A Rip in the Fabric of Interstellar Dreams
The road to Arecibo Observatory in northwestern Puerto Rico winds upward through farms and rainforest. Chickens run across the road. Then, suddenly, you reach the top: a fence, guards and gleaming white buildings and towers, as if you had stumbled into the lair of a James Bond supervillain.
Hanging in the sky like a skeletal flying saucer, suspended by cables from three mountaintop towers, is a giant triangular structure of girders. Five hundred vertiginous feet below, nestled in a sinkhole valley, is an aluminum dish 1,000 feet wide — an antenna to catch radio waves from the cosmos or to beam them out.

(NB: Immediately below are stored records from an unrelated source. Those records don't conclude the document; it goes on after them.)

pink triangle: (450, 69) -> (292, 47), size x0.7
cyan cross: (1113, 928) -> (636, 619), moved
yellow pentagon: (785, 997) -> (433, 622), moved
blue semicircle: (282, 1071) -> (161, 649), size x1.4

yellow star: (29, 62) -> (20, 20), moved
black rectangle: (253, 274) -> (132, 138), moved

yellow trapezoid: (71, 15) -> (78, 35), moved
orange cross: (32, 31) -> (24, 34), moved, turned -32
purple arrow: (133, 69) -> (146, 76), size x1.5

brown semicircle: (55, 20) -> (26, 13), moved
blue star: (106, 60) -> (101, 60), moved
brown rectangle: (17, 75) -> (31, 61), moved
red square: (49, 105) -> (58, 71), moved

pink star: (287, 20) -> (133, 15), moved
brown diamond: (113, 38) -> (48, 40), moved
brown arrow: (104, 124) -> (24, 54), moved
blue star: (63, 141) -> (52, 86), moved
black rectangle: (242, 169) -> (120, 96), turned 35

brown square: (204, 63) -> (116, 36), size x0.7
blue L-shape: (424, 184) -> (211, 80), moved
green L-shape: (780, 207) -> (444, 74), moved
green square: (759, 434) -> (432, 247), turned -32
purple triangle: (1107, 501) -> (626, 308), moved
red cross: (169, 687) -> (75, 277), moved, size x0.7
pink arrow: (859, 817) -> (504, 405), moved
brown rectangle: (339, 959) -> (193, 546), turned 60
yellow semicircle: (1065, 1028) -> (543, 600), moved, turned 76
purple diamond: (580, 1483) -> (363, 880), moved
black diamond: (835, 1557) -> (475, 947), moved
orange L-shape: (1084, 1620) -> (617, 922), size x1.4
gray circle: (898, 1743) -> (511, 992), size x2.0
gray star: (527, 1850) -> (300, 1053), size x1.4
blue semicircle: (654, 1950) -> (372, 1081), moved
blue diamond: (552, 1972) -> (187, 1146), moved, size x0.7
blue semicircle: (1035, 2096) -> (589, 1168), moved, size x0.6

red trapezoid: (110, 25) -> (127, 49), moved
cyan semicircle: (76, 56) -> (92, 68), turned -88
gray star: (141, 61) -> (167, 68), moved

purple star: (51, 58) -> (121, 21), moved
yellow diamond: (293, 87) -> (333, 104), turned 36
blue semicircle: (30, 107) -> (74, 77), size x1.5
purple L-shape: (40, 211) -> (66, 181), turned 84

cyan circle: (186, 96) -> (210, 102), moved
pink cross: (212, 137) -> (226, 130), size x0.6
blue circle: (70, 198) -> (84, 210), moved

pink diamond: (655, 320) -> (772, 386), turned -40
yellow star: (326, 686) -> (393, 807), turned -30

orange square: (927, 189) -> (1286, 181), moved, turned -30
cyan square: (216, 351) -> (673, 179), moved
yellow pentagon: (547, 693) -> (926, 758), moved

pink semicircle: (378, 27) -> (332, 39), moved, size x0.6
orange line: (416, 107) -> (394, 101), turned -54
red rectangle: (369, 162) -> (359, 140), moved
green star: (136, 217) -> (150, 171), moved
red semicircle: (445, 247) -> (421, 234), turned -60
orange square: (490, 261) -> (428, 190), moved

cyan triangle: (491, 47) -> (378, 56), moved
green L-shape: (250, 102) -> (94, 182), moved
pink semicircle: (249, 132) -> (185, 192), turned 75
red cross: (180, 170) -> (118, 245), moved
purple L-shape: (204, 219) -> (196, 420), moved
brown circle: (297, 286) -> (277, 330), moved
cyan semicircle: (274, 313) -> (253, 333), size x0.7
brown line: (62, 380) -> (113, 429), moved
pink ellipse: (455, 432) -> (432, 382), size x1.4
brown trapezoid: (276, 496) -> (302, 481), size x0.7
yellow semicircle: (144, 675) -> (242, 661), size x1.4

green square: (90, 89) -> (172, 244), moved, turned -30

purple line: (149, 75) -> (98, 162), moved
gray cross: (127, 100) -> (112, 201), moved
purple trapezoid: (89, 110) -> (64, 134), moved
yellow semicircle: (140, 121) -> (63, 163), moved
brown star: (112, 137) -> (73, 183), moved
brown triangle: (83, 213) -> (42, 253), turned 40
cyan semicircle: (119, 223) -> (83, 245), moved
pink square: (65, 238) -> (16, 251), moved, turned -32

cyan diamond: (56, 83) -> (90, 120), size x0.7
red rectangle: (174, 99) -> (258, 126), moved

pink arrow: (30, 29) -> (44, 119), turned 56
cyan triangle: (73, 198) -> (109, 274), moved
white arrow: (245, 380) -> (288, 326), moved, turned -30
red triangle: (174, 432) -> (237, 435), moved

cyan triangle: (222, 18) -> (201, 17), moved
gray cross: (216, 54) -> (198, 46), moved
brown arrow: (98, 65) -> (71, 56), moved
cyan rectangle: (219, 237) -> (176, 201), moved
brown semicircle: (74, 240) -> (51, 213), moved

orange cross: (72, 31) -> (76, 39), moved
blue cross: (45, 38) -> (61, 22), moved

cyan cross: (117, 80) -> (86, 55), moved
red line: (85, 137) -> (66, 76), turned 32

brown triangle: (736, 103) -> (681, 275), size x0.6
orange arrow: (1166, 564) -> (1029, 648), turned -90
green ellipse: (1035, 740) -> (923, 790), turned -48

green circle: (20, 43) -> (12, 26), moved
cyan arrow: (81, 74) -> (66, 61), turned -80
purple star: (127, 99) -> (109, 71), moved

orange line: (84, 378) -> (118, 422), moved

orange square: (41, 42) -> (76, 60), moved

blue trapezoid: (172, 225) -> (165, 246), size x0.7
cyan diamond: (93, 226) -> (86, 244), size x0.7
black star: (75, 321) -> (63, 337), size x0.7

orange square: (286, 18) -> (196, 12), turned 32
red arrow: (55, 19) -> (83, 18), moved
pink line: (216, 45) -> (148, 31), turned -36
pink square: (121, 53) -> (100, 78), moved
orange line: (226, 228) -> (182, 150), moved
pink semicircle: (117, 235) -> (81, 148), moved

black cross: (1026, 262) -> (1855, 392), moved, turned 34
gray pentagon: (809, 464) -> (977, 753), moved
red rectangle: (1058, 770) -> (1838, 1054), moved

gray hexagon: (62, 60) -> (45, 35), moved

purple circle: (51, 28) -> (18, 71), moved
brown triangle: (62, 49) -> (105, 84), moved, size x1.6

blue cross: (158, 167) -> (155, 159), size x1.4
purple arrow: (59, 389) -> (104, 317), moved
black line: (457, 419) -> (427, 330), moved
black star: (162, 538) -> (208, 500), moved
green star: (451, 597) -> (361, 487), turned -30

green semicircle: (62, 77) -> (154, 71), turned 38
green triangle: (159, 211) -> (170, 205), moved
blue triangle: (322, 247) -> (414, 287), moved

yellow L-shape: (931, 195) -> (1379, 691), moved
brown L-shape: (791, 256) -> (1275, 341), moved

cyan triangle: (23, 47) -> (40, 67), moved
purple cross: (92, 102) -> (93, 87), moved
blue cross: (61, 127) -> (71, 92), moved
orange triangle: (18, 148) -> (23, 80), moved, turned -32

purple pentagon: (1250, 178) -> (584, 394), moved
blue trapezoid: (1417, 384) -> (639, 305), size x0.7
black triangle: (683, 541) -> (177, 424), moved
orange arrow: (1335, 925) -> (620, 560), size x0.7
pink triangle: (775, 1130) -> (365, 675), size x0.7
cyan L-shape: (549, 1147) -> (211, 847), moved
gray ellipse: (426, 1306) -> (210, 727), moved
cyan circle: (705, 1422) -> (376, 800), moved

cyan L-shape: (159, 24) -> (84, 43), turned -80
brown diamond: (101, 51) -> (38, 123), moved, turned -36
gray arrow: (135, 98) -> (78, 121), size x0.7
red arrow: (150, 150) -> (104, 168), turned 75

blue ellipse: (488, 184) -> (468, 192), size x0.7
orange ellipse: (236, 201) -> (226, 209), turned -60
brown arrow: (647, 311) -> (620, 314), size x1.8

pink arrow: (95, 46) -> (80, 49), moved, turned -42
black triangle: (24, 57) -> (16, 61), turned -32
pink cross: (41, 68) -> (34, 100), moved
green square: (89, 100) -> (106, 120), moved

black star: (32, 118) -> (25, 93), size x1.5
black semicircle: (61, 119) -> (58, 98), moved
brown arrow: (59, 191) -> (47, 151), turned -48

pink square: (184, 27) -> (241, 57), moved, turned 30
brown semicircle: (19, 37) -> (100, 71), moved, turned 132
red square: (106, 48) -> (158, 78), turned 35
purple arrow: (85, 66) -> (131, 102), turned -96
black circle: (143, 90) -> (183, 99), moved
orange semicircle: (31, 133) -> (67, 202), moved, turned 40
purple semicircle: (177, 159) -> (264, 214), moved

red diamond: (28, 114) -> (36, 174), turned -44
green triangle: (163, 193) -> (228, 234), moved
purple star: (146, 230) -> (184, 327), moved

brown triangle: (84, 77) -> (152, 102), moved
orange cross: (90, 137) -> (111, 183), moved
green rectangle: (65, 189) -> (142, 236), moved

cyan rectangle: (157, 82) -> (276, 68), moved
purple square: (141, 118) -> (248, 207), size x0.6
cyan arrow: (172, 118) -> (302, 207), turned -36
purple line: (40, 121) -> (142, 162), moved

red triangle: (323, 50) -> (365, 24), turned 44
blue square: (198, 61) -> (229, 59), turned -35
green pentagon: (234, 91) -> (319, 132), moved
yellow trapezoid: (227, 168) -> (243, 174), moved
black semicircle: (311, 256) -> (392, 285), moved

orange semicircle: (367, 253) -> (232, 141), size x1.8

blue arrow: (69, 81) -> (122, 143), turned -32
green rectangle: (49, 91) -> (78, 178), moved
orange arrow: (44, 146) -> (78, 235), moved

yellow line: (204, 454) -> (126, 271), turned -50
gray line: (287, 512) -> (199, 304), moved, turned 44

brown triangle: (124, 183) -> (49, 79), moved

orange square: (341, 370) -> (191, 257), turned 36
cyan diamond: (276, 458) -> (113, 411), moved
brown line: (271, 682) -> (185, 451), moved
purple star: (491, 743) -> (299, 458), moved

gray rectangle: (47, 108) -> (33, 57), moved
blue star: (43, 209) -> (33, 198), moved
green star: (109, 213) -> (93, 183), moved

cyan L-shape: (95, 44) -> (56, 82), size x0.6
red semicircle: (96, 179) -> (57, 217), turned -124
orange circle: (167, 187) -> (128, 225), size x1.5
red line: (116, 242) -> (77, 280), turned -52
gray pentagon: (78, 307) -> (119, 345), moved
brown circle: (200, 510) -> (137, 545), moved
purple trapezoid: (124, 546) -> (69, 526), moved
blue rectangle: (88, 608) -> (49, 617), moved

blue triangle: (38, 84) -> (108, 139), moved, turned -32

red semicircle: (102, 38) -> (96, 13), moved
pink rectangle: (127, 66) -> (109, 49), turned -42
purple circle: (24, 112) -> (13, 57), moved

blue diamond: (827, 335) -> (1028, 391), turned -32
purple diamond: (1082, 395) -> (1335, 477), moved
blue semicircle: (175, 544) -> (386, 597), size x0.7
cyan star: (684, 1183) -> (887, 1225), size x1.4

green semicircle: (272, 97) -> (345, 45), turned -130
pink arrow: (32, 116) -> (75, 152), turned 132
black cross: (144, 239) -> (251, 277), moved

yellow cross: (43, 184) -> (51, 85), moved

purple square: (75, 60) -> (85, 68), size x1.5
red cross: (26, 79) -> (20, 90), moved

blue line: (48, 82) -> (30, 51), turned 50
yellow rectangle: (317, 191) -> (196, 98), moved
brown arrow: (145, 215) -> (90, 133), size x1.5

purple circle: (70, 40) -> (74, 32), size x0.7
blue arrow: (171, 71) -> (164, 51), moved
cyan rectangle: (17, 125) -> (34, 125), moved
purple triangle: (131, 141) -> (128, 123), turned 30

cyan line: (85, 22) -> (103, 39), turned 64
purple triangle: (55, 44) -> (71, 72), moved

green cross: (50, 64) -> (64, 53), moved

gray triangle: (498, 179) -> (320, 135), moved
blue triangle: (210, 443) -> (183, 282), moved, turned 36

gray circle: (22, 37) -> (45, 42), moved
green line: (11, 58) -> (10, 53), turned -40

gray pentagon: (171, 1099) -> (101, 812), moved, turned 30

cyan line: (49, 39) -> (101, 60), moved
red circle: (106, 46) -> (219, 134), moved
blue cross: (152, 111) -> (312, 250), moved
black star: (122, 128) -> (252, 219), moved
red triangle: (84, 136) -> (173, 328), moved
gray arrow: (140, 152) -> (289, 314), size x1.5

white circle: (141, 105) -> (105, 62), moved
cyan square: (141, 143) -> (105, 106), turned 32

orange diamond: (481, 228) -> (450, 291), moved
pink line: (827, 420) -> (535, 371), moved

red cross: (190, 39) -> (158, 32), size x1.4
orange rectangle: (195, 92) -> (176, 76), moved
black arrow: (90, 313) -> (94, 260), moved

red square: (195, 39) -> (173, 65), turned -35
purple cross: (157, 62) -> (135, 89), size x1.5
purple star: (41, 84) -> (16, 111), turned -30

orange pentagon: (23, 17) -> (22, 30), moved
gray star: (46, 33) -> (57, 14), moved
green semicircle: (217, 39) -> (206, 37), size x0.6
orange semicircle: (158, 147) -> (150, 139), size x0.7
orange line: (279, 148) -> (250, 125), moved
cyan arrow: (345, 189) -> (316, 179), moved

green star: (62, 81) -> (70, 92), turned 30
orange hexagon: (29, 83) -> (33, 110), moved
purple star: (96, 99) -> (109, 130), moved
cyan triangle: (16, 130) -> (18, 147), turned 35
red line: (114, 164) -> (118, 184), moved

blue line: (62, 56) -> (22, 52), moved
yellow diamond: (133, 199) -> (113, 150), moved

In early August, hearts sank throughout the universe when news surfaced that a falling cable had ripped a 100-foot-long gash in that antenna, temporarily putting it out of commission. For more than half a century, the Arecibo telescope has been one of the great icons of interstellar longing.
Built in 1963, it served as the flagship for the search for extraterrestrial intelligence, or SETI, the optimistic quest for radio signals from alien civilizations. In 1974, astronomers sent their own message out into the void, toward a cluster of stars known as Messier 13. (Travel time is 25,000 years, so we should not expect a reply for at least 50,000.)